> _Work to complete_:
Each entry is to be given again precisely, and no picture may be carried over.

> _Supplied data_:
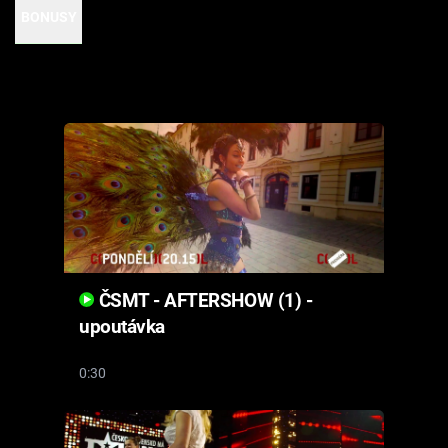
Cool Esport
BONUSY
Pořady
TV Program
Sledujte prima+
Přihlášení
ČSMT - AFTERSHOW (1) -
Sledujte nás
upoutávka
0:30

> _Your response_:
Cool Esport
BONUSY
Pořady
TV Program
Sledujte prima+
Přihlášení
ČSMT - AFTERSHOW (1) -
Sledujte nás
upoutávka
0:30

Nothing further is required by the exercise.